Cabezón's music for the Daily Offices comprises 32 hymns and three collections of versets for the psalms and for the Magnificats:
- Salmodia para principiantes (sets of four versillos on each of the 8 psalm tones "for beginners")
- Fabordon y glosas [del primer, segundo, [...] tono] (faburdens with 3 glosas or divisions in upper, bass and inner voices for each tone)

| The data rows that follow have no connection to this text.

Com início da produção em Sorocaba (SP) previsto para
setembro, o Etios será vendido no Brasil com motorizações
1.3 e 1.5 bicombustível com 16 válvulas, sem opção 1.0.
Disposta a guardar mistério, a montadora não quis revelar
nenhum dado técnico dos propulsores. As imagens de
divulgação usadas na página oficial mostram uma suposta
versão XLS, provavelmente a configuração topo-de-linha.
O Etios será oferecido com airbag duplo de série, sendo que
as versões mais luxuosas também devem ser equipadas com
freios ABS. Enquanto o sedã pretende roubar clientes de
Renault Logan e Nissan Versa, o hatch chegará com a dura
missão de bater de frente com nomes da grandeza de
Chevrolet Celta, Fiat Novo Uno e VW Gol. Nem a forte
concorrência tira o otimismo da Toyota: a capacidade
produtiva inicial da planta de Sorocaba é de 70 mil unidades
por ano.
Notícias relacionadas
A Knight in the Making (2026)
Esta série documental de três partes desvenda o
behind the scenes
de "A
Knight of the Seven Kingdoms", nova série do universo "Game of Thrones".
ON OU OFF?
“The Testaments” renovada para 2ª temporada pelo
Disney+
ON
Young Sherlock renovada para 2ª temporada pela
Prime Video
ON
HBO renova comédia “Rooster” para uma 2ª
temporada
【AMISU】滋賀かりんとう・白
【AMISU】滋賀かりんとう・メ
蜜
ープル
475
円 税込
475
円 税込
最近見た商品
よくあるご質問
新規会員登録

- Salmodia para el Magnificat (7 Magnificat verses for each tone)

===Tientos===
The tiento was a polyphonic form of instrumental music that originated in the Iberian peninsula, and has been linked to both tastar de corde (an improvisatory prelude) and the ricercar (an improvisatory prelude or, at a later stage of development, a strict imitative composition). Twenty-nine tientos by Cabezón survive. Fourteen appeared in Libro de cifra nueva: these works are all written out in long note values, alternating between imitative counterpoint and non-imitative sections. Usually there are three or four themes, and the first to be presented is also the most developed. The non-imitative parts frequently employ techniques unusual for the genre at the time: extended duets, motifs transforming into ostinato patterns. Twelve more tientos appear in Obras de música: six from an earlier period in Cabezón's career, and six late works. While the earlier pieces are similar in many respects to the Libro de cifra pieces, Cabezón's late tientos use smaller note values, have a tendency towards longer and more characteristic subjects, and many of their features anticipate the music of the Baroque period.

===Variations===
Nine sets of variations (in Spanish tradition called discantes, diferencias, or glosas) are included in Obras de musica:
1. Diferencias sobre las Vacas (3 variations)

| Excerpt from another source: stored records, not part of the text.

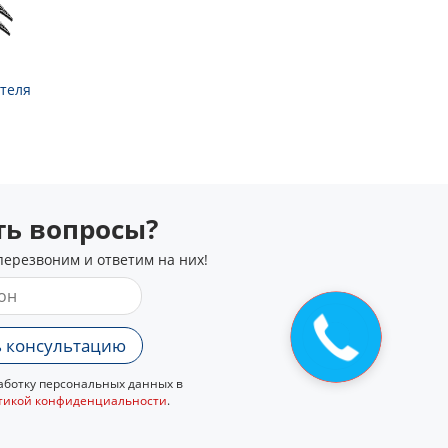
теля
сть вопросы?
перезвоним и ответим на них!
Закажите
звонок
 консультацию
ботку персональных данных в
тикой конфиденциальности
.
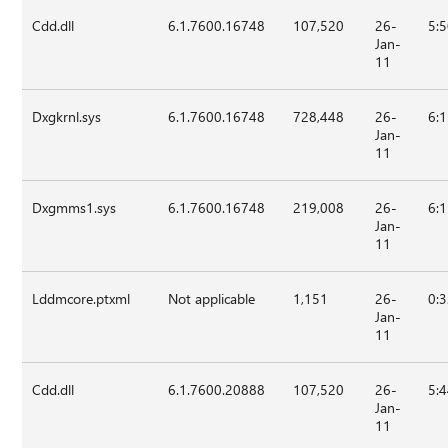
Cdd.dll
6.1.7600.16748
107,520
26-
5:
Jan-
11
Dxgkrnl.sys
6.1.7600.16748
728,448
26-
6:
Jan-
11
Dxgmms1.sys
6.1.7600.16748
219,008
26-
6:
Jan-
11
Lddmcore.ptxml
Not applicable
1,151
26-
0:
Jan-
11
Cdd.dll
6.1.7600.20888
107,520
26-
5:
Jan-
11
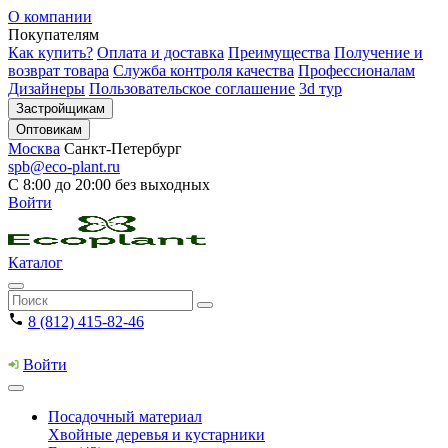
О компании
Покупателям
Как купить?
Оплата и доставка
Преимущества
Получение и
возврат товара
Служба контроля качества
Профессионалам
Дизайнеры
Пользовательское соглашение
3d тур
Застройщикам
Оптовикам
Москва
Санкт-Петербург
spb@eco-plant.ru
С 8:00 до 20:00 без выходных
Войти
Каталог
8 (812) 415-82-46
Войти
Посадочный материал
Хвойные деревья и кустарники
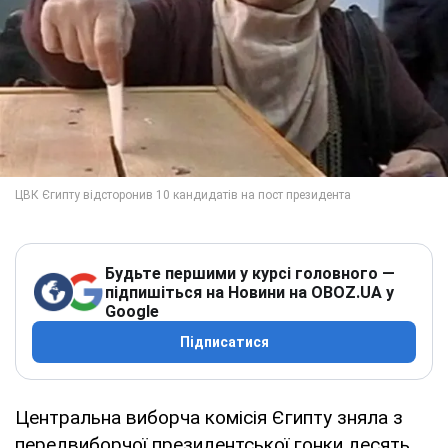
Будьте першими у курсі головного —
підпишіться на Новини на OBOZ.UA у
Google
Підписатися
Центральна виборча комісія Єгипту зняла з
передвиборчої президентської гонки десять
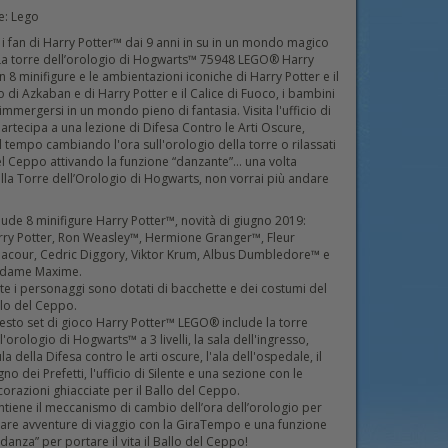
e: Lego
i fan di Harry Potter™ dai 9 anni in su in un mondo magico
t La torre dell’orologio di Hogwarts™ 75948 LEGO® Harry
n 8 minifigure e le ambientazioni iconiche di Harry Potter e il
o di Azkaban e di Harry Potter e il Calice di Fuoco, i bambini
mmergersi in un mondo pieno di fantasia. Visita l'ufficio di
partecipa a una lezione di Difesa Contro le Arti Oscure,
l tempo cambiando l'ora sull'orologio della torre o rilassati
el Ceppo attivando la funzione “danzante”... una volta
lla Torre dell’Orologio di Hogwarts, non vorrai più andare
lude 8 minifigure Harry Potter™, novità di giugno 2019:
rry Potter, Ron Weasley™, Hermione Granger™, Fleur
lacour, Cedric Diggory, Viktor Krum, Albus Dumbledore™ e
dame Maxime.
te i personaggi sono dotati di bacchette e dei costumi del
llo del Ceppo.
sto set di gioco Harry Potter™ LEGO® include la torre
l'orologio di Hogwarts™ a 3 livelli, la sala dell'ingresso,
ula della Difesa contro le arti oscure, l'ala dell'ospedale, il
no dei Prefetti, l'ufficio di Silente e una sezione con le
orazioni ghiacciate per il Ballo del Ceppo.
tiene il meccanismo di cambio dell’ora dell’orologio per
are avventure di viaggio con la GiraTempo e una funzione
“danza” per portare il vita il Ballo del Ceppo!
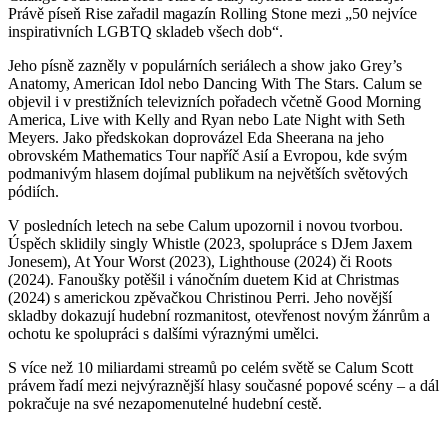
Právě píseň Rise zařadil magazín Rolling Stone mezi „50 nejvíce
inspirativních LGBTQ skladeb všech dob“.
Jeho písně zazněly v populárních seriálech a show jako Grey’s
Anatomy, American Idol nebo Dancing With The Stars. Calum se
objevil i v prestižních televizních pořadech včetně Good Morning
America, Live with Kelly and Ryan nebo Late Night with Seth
Meyers. Jako předskokan doprovázel Eda Sheerana na jeho
obrovském Mathematics Tour napříč Asií a Evropou, kde svým
podmanivým hlasem dojímal publikum na největších světových
pódiích.
V posledních letech na sebe Calum upozornil i novou tvorbou.
Úspěch sklidily singly Whistle (2023, spolupráce s DJem Jaxem
Jonesem), At Your Worst (2023), Lighthouse (2024) či Roots
(2024). Fanoušky potěšil i vánočním duetem Kid at Christmas
(2024) s americkou zpěvačkou Christinou Perri. Jeho novější
skladby dokazují hudební rozmanitost, otevřenost novým žánrům a
ochotu ke spolupráci s dalšími výraznými umělci.
S více než 10 miliardami streamů po celém světě se Calum Scott
právem řadí mezi nejvýraznější hlasy současné popové scény – a dál
pokračuje na své nezapomenutelné hudební cestě.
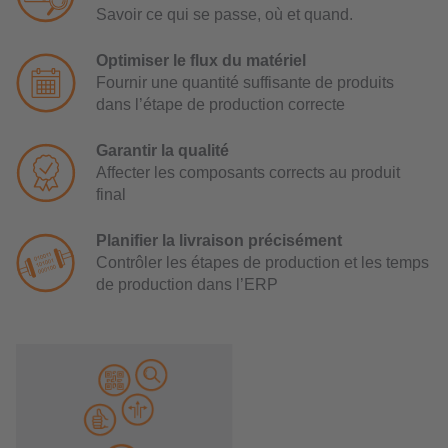
Savoir ce qui se passe, où et quand.
Optimiser le flux du matériel
Fournir une quantité suffisante de produits
dans l’étape de production correcte
Garantir la qualité
Affecter les composants corrects au produit
final
Planifier la livraison précisément
Contrôler les étapes de production et les temps
de production dans l’ERP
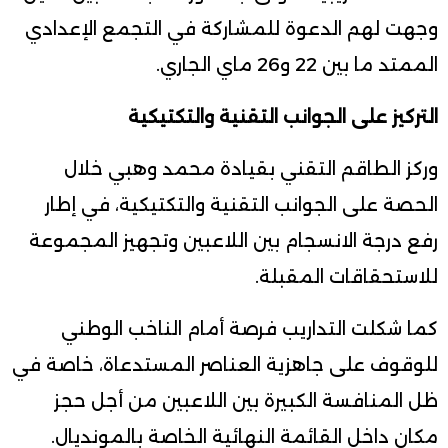
وجهت لهم الدعوة للمشاركة في التجمع الإعدادي
الممتد ما بين 22 و26 ماي الجاري.
التركيز على الجوانب التقنية والتكتيكية
وركز الطاقم التقني بقيادة محمد وهبي خلال
الحصة على الجوانب التقنية والتكتيكية، في إطار
رفع درجة الانسجام بين اللاعبين وتجهيز المجموعة
للاستحقاقات المقبلة.
كما شكلت التداريب فرصة أمام الناخب الوطني
للوقوف على جاهزية العناصر المستدعاة، خاصة في
ظل المنافسة الكبيرة بين اللاعبين من أجل حجز
مكان داخل القائمة النهائية الخاصة بالمونديال.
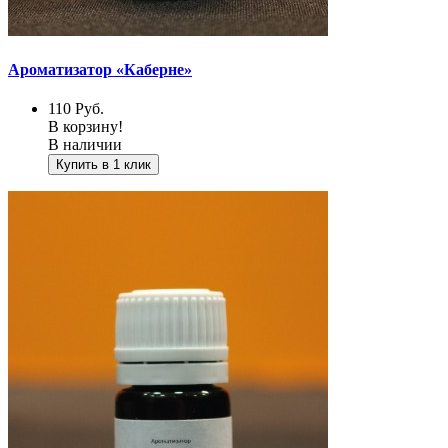
Ароматизатор «Каберне»
110
Руб.
В корзину!
В наличии
Купить в 1 клик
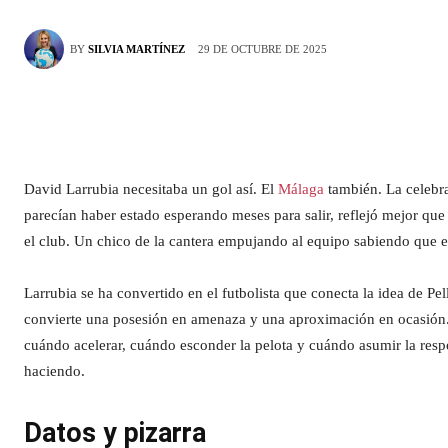
29 DE OCTUBRE DE 2025
BY
SILVIA MARTÍNEZ
David Larrubia necesitaba un gol así. El
Málaga
también. La celebrac
parecían haber estado esperando meses para salir, reflejó mejor que
el club. Un chico de la cantera empujando al equipo sabiendo que el
Larrubia se ha convertido en el futbolista que conecta la idea de Pel
convierte una posesión en amenaza y una aproximación en ocasión. 
cuándo acelerar, cuándo esconder la pelota y cuándo asumir la resp
haciendo.
Datos y pizarra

2. Pavana italiana (6 variations)
3. Diferencias sobre la Gallarda milanese (2 variations)
4. Diferencias sobre el canto del Caballero (5 variations)

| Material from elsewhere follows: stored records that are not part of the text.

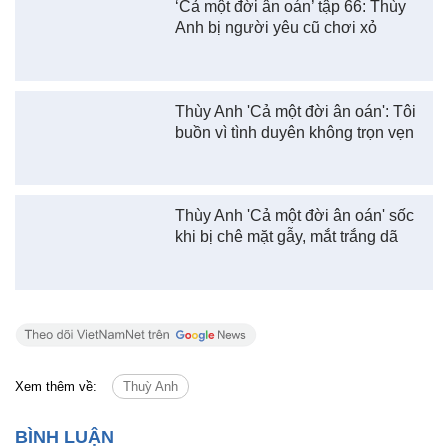
Ngân An
Ảnh: FBNV
‘Cả một đời ân oán’ tập 66: Thùy
Anh bị người yêu cũ chơi xỏ
Thùy Anh 'Cả một đời ân oán': Tôi
buồn vì tình duyên không trọn vẹn
Thùy Anh 'Cả một đời ân oán' sốc
khi bị chê mặt gẫy, mắt trắng dã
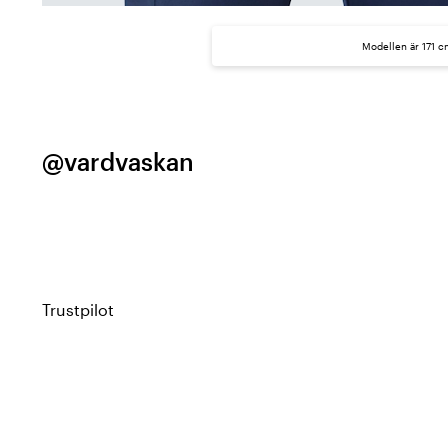
Modellen är 171 c
@vardvaskan
Trustpilot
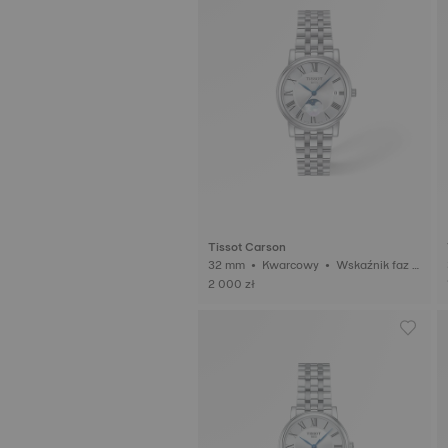
Tissot Carson
32 mm • Kwarcowy • Wskaźnik faz k
3
siężyca
2 000 zł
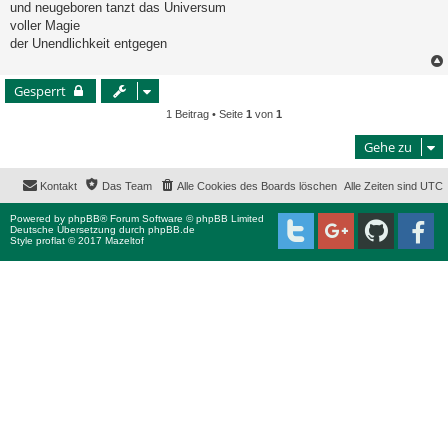
und neugeboren tanzt das Universum
voller Magie
der Unendlichkeit entgegen
Gesperrt
1 Beitrag • Seite
1
von
1
Gehe zu
Kontakt
Das Team
Alle Cookies des Boards löschen
Alle Zeiten sind
UTC
Powered by
phpBB
® Forum Software © phpBB Limited
Deutsche Übersetzung durch
phpBB.de
Style proflat © 2017
Mazeltof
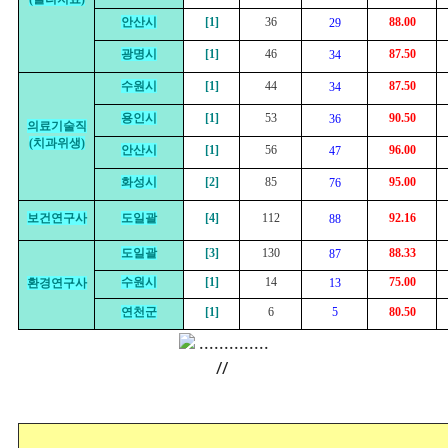
안산시
[1]
36
88.00
29
광명시
[1]
46
87.50
34
수원시
[1]
44
87.50
34
용인시
[1]
53
90.50
36
의료기술직
(치과위생)
안산시
[1]
56
96.00
47
화성시
[2]
85
95.00
76
보건연구사
도일괄
[4]
112
92.16
88
도일괄
[3]
130
88.33
87
수원시
[1]
14
75.00
환경연구사
13
연천군
[1]
6
5
80.50
..............
//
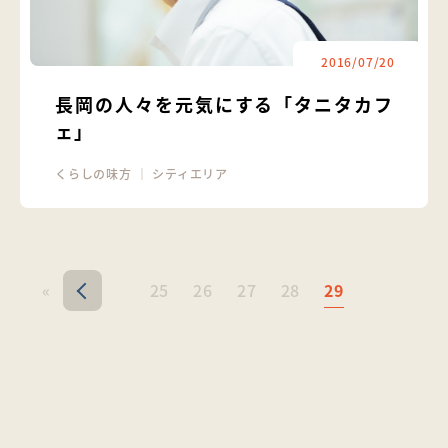
2016/07/20
長岡の人々を元気にする「タニタカフ
ェ」
くらしの味方
｜
シティエリア
«
25
26
27
28
29
<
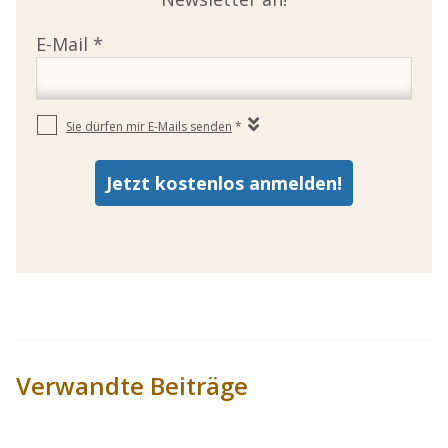
Verwandte Beiträge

5. Diferencias sobre la Pavana italiana (5 variations)
6. Diferencias sobre el canto de La Dama le demanda (6 variations on Arbeau's Belle qui tiens ma vie)
7. Diferencias sobre el villancico De quién teme enojo Isabel (7 variations)
8. Diferencias sobre las Vacas (6 variations)
9. Otras diferencias de Vacas (4 variations)
Cabezón's variations are one of the earliest high points of the genre, and presumably influenced English composers such as Thomas Tallis and William Byrd. All of the variation sets begin with the first variation, assuming the theme is already known to the listener, and connect individual variations using free transitions, thus frequently making analysis of the structure complicated. Cabezón uses numerous techniques, such as a migrating and/or heavily ornamented cantus firmus. The models are taken from popular Spanish songs, dance forms, and established melodic-harmonic frameworks.

===Intabulations===
The intabulations in Obras de música are ordered according to polyphonic complexity, starting with the simpler four-part pieces and culminating with six-part ones. They are based on works by composers such as Josquin des Prez and Orlande de Lassus and are more or less similar to most such compositions of the period.